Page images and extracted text
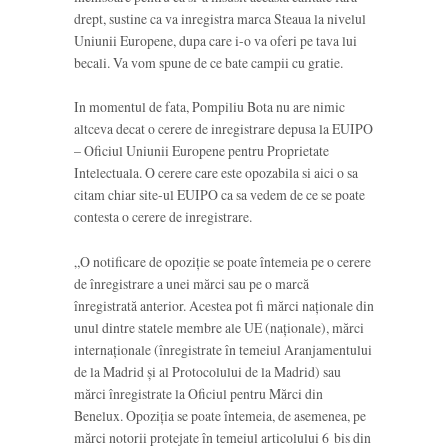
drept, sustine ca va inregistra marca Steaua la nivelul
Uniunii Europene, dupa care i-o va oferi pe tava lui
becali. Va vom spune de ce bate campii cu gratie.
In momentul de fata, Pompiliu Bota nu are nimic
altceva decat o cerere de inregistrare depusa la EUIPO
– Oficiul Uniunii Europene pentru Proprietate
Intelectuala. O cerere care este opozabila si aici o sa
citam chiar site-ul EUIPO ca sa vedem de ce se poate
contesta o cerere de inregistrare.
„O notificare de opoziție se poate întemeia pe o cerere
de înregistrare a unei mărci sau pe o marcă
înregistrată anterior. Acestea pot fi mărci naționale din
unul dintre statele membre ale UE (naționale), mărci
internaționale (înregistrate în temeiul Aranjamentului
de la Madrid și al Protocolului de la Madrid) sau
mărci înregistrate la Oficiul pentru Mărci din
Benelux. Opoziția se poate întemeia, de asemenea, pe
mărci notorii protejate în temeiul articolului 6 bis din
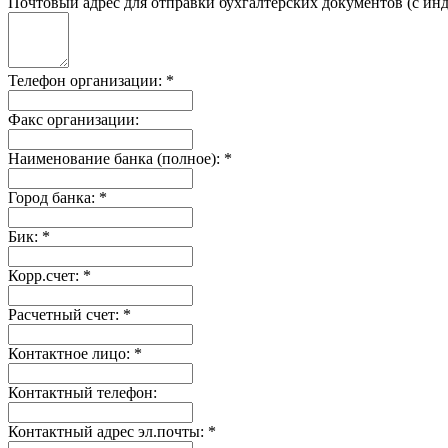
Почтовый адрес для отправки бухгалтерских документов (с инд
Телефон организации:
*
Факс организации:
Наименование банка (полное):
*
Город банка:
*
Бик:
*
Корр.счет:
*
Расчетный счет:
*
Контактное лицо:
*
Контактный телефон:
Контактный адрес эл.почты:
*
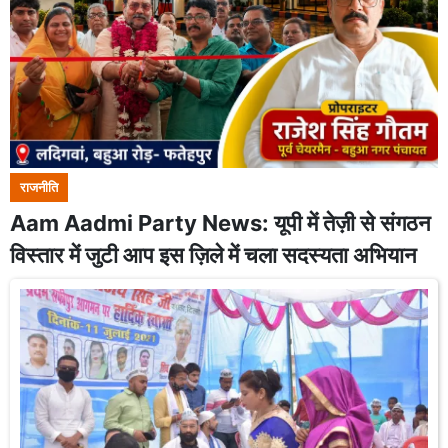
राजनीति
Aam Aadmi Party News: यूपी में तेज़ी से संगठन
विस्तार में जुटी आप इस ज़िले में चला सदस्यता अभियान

## EXERCISE INSTRUCTIONS
Could you find every line in the records above that has the string "mărci" and copy it?

## OUTPUT OF THE TASK
de înregistrare a unei mărci sau pe o marcă
înregistrată anterior. Acestea pot fi mărci naționale din
unul dintre statele membre ale UE (naționale), mărci
mărci înregistrate la Oficiul pentru Mărci din
mărci notorii protejate în temeiul articolului 6 bis din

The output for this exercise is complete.